■ **Your objective**
Reproduce the entries shown below only from the line with "оборудования связи" down to the line with "Оптический кабель СЗАО Белтелекабель", keeping both end lines and copying each one exactly.

[Transcribed page contents]
# # # # # # #

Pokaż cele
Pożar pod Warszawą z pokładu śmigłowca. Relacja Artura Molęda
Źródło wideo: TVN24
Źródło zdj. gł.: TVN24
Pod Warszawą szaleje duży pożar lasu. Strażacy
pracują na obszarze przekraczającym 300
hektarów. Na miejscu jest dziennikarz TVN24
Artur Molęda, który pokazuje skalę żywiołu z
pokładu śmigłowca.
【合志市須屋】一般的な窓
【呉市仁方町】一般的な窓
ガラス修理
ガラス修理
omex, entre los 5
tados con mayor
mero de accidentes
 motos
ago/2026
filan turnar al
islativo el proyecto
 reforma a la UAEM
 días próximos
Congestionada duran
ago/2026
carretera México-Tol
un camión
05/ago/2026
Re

# # # # # # #

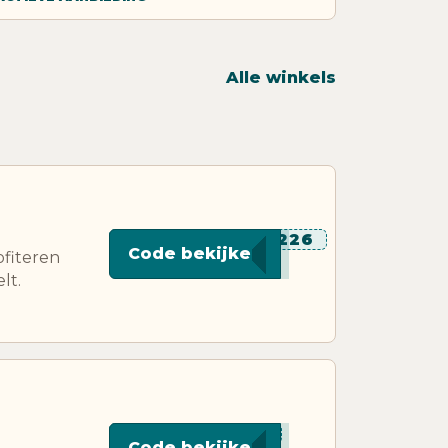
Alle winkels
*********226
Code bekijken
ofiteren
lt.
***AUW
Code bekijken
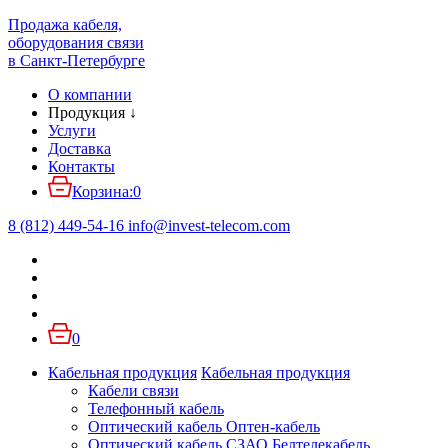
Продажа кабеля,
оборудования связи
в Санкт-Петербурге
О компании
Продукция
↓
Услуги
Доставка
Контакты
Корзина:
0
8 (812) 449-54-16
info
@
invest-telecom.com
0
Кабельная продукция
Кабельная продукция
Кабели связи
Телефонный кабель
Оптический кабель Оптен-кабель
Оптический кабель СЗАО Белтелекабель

# # # # # # #

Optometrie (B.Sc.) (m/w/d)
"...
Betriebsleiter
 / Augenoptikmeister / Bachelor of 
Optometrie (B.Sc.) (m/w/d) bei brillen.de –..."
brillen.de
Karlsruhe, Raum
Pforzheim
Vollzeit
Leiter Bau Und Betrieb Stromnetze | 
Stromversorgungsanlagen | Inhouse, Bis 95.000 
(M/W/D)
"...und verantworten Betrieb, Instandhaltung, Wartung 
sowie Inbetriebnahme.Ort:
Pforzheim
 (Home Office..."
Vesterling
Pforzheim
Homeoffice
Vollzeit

# # # # # # #

■ **Answer section**
оборудования связи
в Санкт-Петербурге
О компании
Продукция
↓
Услуги
Доставка
Контакты
Корзина:
0
8 (812) 449-54-16
info
@
invest-telecom.com
0
Кабельная продукция
Кабельная продукция
Кабели связи
Телефонный кабель
Оптический кабель Оптен-кабель
Оптический кабель СЗАО Белтелекабель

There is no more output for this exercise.